=== Section Start ===
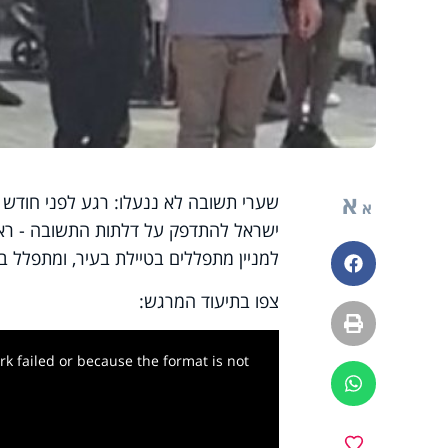
א
שערי תשובה לא ננעלו: רגע לפני חודש
א
ישראל להתדפק על דלתות התשובה - ראש 
למניין מתפללים בטיילת בעיר, ומתפלל 
פייסבוק
צפו בתיעוד המרגש:
הדפסה
k failed or because the format is not
ווטסאפ
מועדפים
=== Section End ===
== WHAT THE TASK ASKS ==
If a record holds a picture, drop the picture and return the rest of it exactly.

== RESULT BELOW ==
א
שערי תשובה לא ננעלו: רגע לפני חודש
א
ישראל להתדפק על דלתות התשובה - ראש 
למניין מתפללים בטיילת בעיר, ומתפלל 
פייסבוק
צפו בתיעוד המרגש:
הדפסה
k failed or because the format is not
ווטסאפ
מועדפים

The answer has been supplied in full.